16.4.1 String expressions

expr supports pattern matching and other string operators. These have higher precedence than both the numeric and relational operators (in the next sections).

string : regex

Perform pattern matching. The arguments are converted to strings and the second is considered to be a (basic, a la GNU grep) regular expression, with a ^ implicitly prepended. The first argument is then matched against this regular expression.

If the match succeeds and regex uses ‘\(’ and ‘\)’, the : expression returns the part of string that matched the subexpression; otherwise, it returns the number of characters matched.

If the match fails, the : operator returns the null string if ‘\(’ and ‘\)’ are used in regex, otherwise 0.

Only the first ‘\( … \)’ pair is relevant to the return value; additional pairs are meaningful only for grouping the regular expression operators.

In the regular expression, \+, \?, and \| are operators which respectively match one or more, zero or one, or separate alternatives.

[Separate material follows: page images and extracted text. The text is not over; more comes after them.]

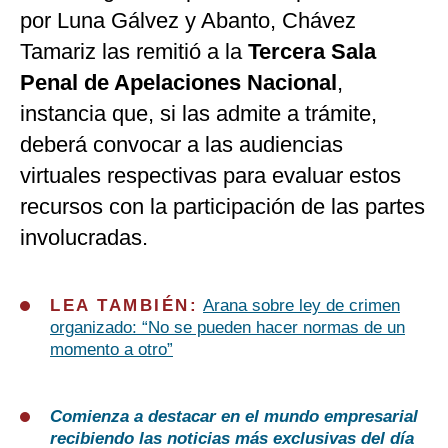
por Luna Gálvez y Abanto, Chávez
Tamariz las remitió a la
Tercera Sala
Penal de Apelaciones Nacional
,
instancia que, si las admite a trámite,
deberá convocar a las audiencias
virtuales respectivas para evaluar estos
recursos con la participación de las partes
involucradas.
LEA TAMBIÉN:
Arana sobre ley de crimen
organizado: “No se pueden hacer normas de un
momento a otro”
Comienza a destacar en el mundo empresarial
recibiendo las noticias más exclusivas del día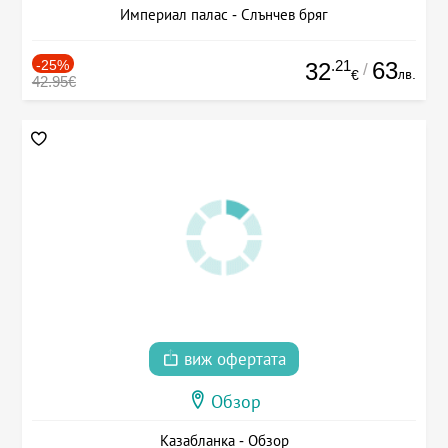
Империал палас - Слънчев бряг
-25%
.21
63
32
/
лв.
€
42.95€
виж офертата
Обзор
Казабланка - Обзор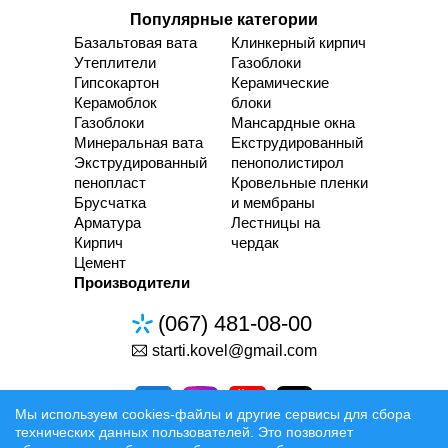
Популярные категории
Базальтовая вата
Клинкерный кирпич
Утеплители
Газоблоки
Гипсокартон
Керамические
Керамоблок
блоки
Газоблоки
Мансардные окна
Минеральная вата
Екструдированный
Экструдированный
пенополистирол
пенопласт
Кровельные пленки
Брусчатка
и мембраны
Арматура
Лестницы на
Кирпич
чердак
Цемент
Производители
(067) 481-08-00
starti.kovel@gmail.com
Мы используем cookies-файлы и другие сервисы для сбора
технических данных пользователей. Это позволяет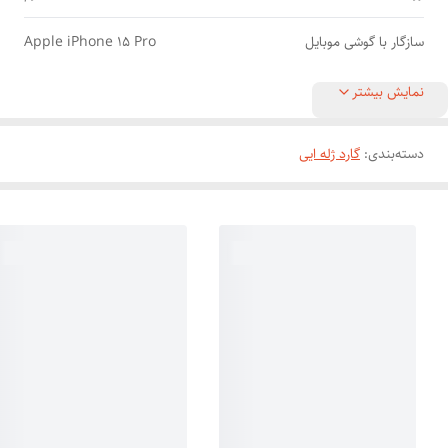
سازگار با گوشی موبایل
Apple iPhone 15 Pro
نمایش بیشتر
دسته‌بندی
:
گارد ژله ایی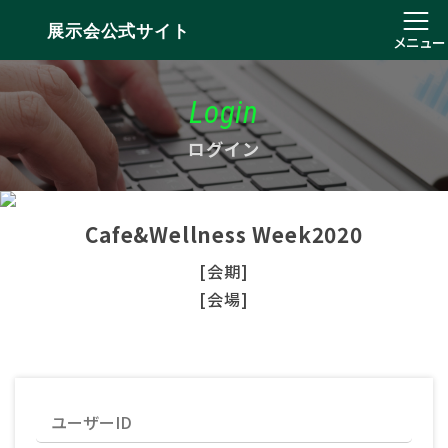
展示会公式サイト
メニュー
Login
ログイン
Cafe&Wellness Week2020
[会期]
[会場]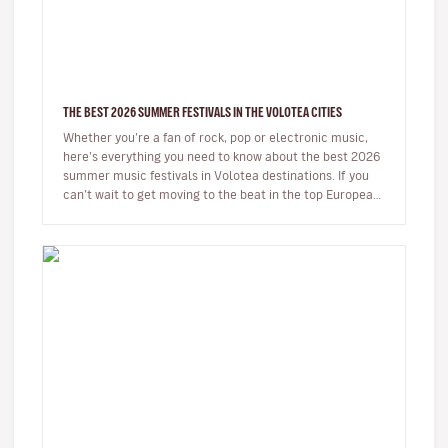
THE BEST 2026 SUMMER FESTIVALS IN THE VOLOTEA CITIES
Whether you’re a fan of rock, pop or electronic music,
here’s everything you need to know about the best 2026
summer music festivals in Volotea destinations. If you
can’t wait to get moving to the beat in the top European
loca…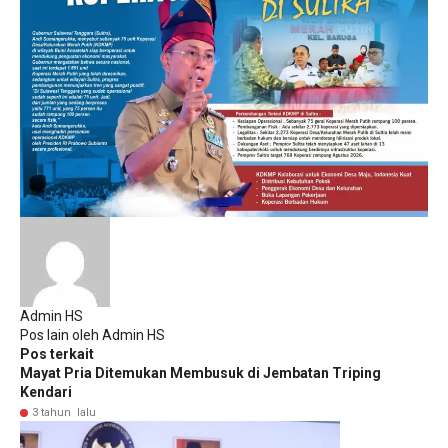
Admin HS
Pos lain oleh Admin HS
Pos terkait
Mayat Pria Ditemukan Membusuk di Jembatan Triping
Kendari
3 tahun lalu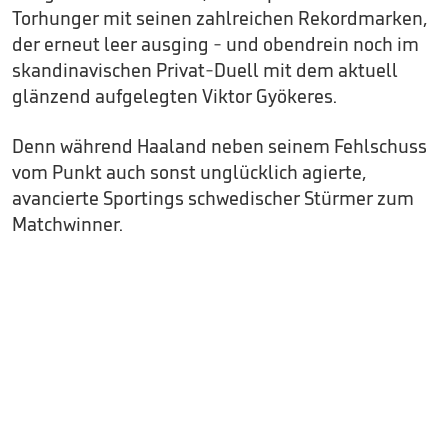
Torhunger mit seinen zahlreichen Rekordmarken,
der erneut leer ausging - und obendrein noch im
skandinavischen Privat-Duell mit dem aktuell
glänzend aufgelegten Viktor Gyökeres.
Denn während Haaland neben seinem Fehlschuss
vom Punkt auch sonst unglücklich agierte,
avancierte Sportings schwedischer Stürmer zum
Matchwinner.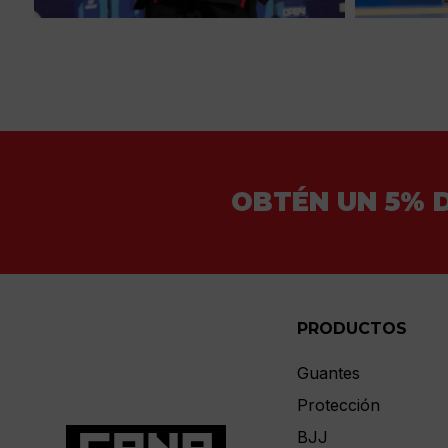
OBTÉN UN 5% 
PRODUCTOS
Guantes
Protección
BJJ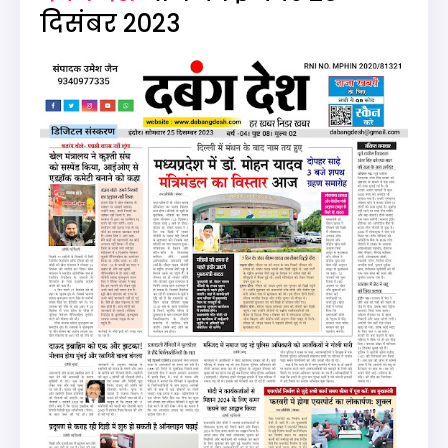
दिसंबर 2023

SunOS and other expr’s treat these as regular characters. (POSIX allows either behavior.) See Regular Expression Library in Regex, for details of regular expression syntax. Some examples are in Examples of expr.

match string regex

An alternative way to do pattern matching. This is the same as ‘string : regex’.

substr string position length

Returns the substring of string beginning at position with length at most length. If either position or length is negative, zero, or non-numeric, returns the null string.

index string charset

Returns the first position in string where the first character in charset was found. If no character in charset is found in string, return 0.

length string

Returns the length of string.

+ token

Interpret token as a string, even if it is a keyword like match or an operator like /. This makes it possible to test expr length + "$x" or expr + "$x" : '.*/\(.\)' and have it do the right thing even if the value of $x happens to be (for example) / or index. This operator is a GNU extension. Portable shell scripts should use " $token" : ' \(.*\)' instead of + "$token".

To make expr interpret keywords as strings, you must use the quote operator.